§ GOAL OF THE EXERCISE: Whatever appears in the records apart from pictures must be reproduced exactly.

§ ENTRIES SHOWN:
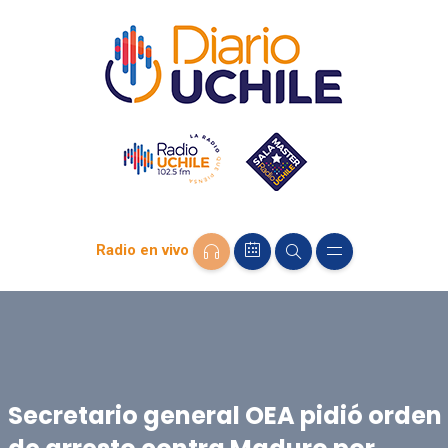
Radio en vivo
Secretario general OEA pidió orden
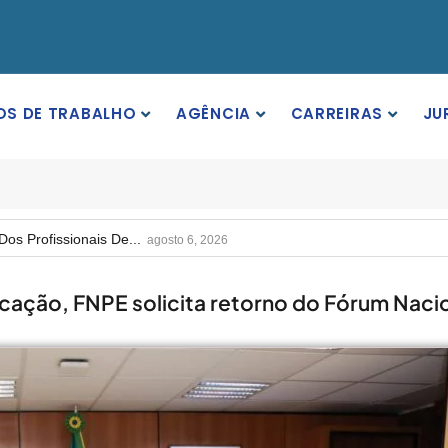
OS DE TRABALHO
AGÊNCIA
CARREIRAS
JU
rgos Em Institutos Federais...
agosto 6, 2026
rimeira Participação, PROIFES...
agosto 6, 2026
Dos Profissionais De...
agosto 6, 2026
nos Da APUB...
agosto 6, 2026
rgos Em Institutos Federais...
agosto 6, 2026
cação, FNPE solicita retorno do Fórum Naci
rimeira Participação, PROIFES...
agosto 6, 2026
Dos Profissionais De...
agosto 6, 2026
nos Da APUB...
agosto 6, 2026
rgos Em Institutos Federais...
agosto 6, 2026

§ ANSWER FOR THE TASK:
Radio en vivo
Secretario general OEA pidió orden
OS DE TRABALHO
AGÊNCIA
CARREIRAS
JU
rgos Em Institutos Federais...
agosto 6, 2026
rimeira Participação, PROIFES...
agosto 6, 2026
Dos Profissionais De...
agosto 6, 2026
nos Da APUB...
agosto 6, 2026
rgos Em Institutos Federais...
agosto 6, 2026
cação, FNPE solicita retorno do Fórum Naci
rimeira Participação, PROIFES...
agosto 6, 2026
Dos Profissionais De...
agosto 6, 2026
nos Da APUB...
agosto 6, 2026
rgos Em Institutos Federais...
agosto 6, 2026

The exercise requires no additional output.